With yesterday’s launch of Delta’s newest promotion aimed at food obsessives, a “Cabin Pressure Cook-Off” featuring Hugh Acheson, Kelly English, George Mendes, and Linton Hopkins, it’s worth looking into the long, long history of how Delta manages to promote brand synergy with American Express Publishing (the brand behind Food and Wine magazine), and still manage to have such bland food on their planes. (Amirite?)
The New York Times delved into the sausage-making behind events like the Aspen Food and Wine Festival (sponsored by Delta), Food and Wine’s Best New Chefs (sponsored by Delta), and the Cabin Pressure Cookoff (sponsored by Delta, but this time, it’s pretty self-evident and makes branding sense):
The challenges will be filmed as three episodes, while a fourth episode will feature the winning chef visiting Delta’s test kitchen in Atlanta. The winning chef will join Delta’s culinary team: Michelle Bernstein of Michy’s in Miami; Michael Chiarello of Bottega in Napa Valley and Coqueta in San Francisco; and Andrea Robinson, a master sommelier. The three help Delta create food and wine offerings for long-haul business-class passengers on select routes, like transcontinental flights and service to Latin America and Japan. Joanne Smith, Delta’s senior vice president for in-flight service, said the winning chef could design menus for business-class passengers on trans-Atlantic flights.
(Oh. That’s why economy class passengers have to eat “chicken patty sandwiches,” aka “old floppy disks covered in breadcrumbs.”)

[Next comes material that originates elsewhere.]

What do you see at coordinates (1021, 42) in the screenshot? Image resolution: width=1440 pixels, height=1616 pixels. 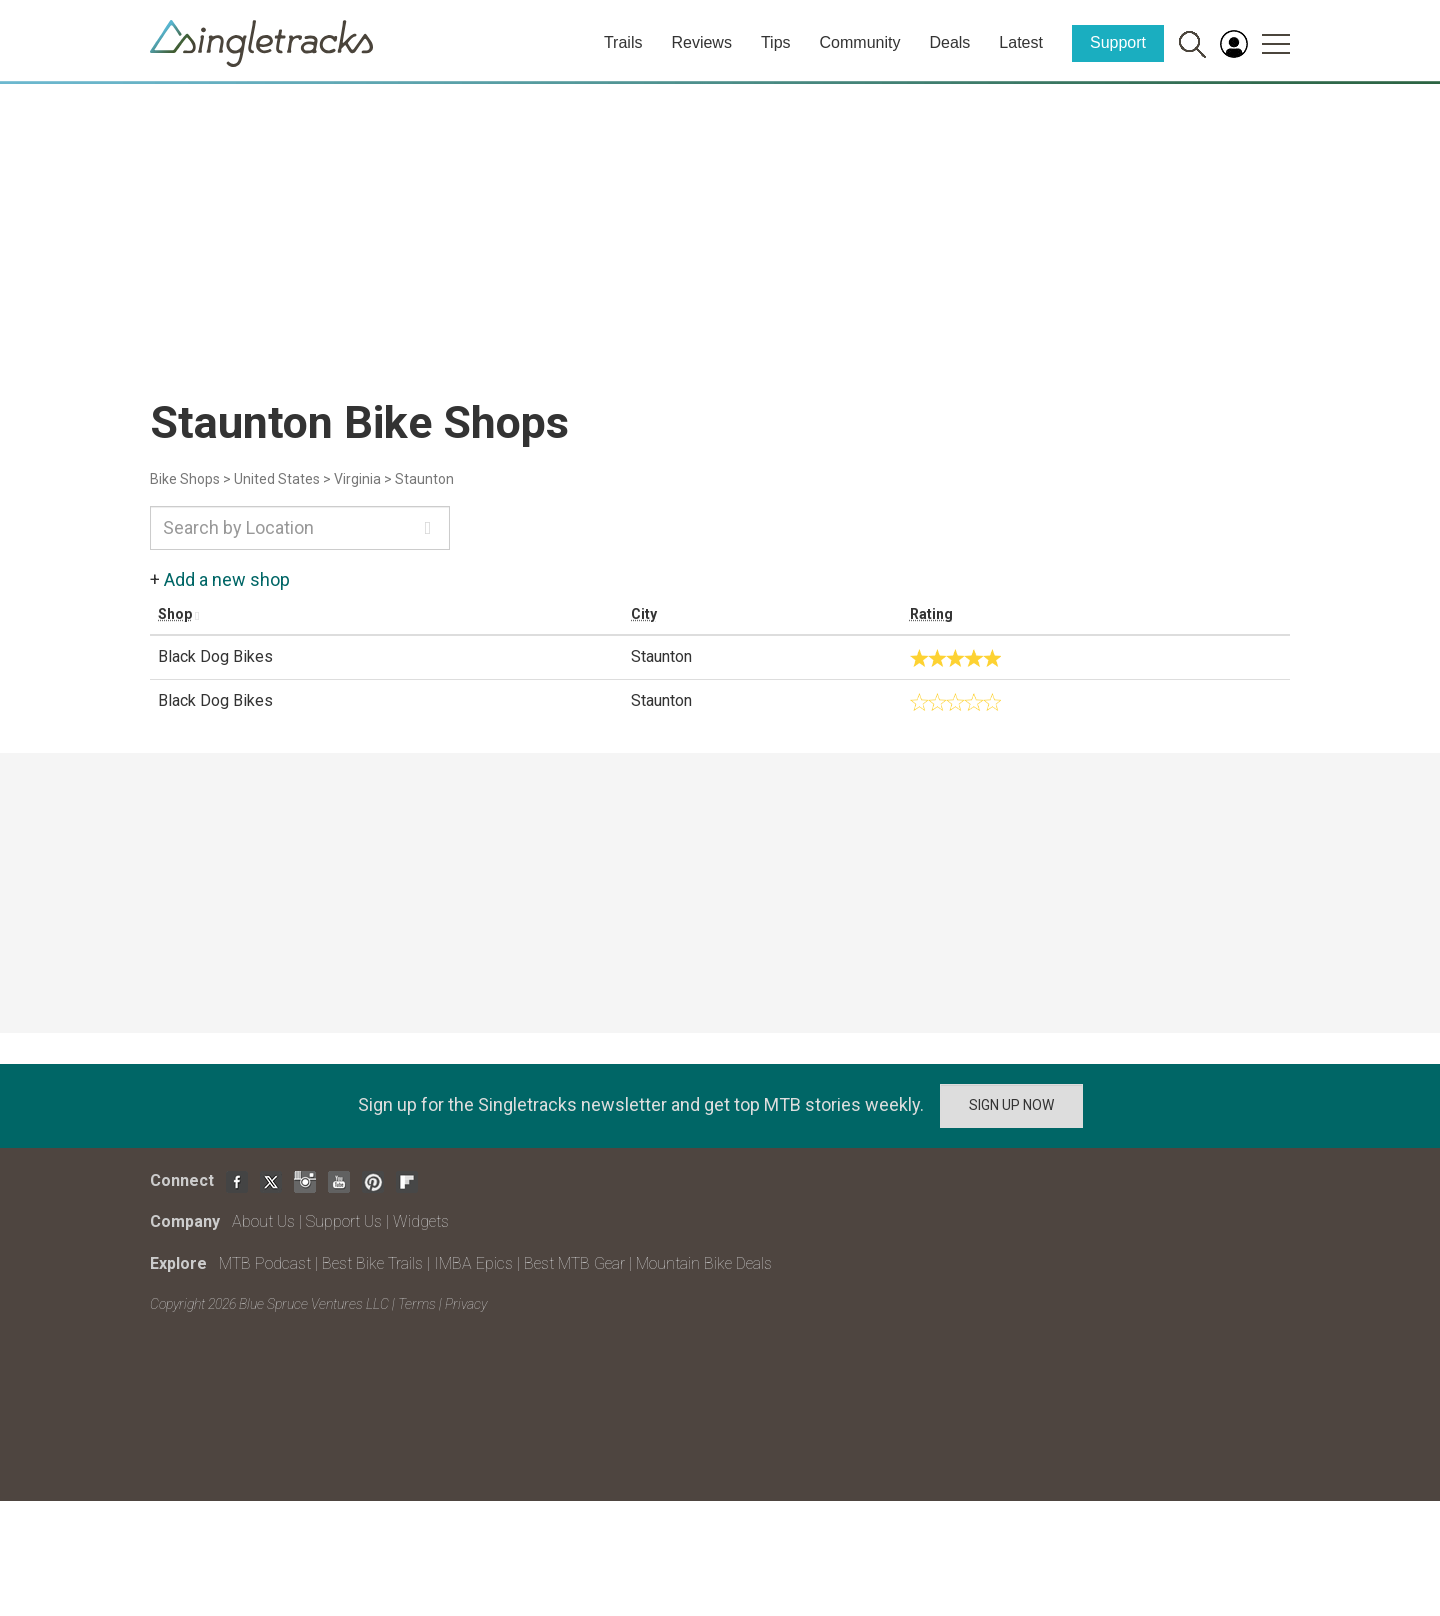 I see `Latest` at bounding box center [1021, 42].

In the past, Delta and American Express have also partnered on credit cards, promotions, and in-flight magazines, but have now really begun chasing after the Celebrity Chef Cultural Zeitgeist: episodes of the Cabin Pressure Cookoff will be available online and as part of Delta’s in-flight programming, meaning that the Hughnibrow will be soaring through the skies with you, inescapable in its ubiquity.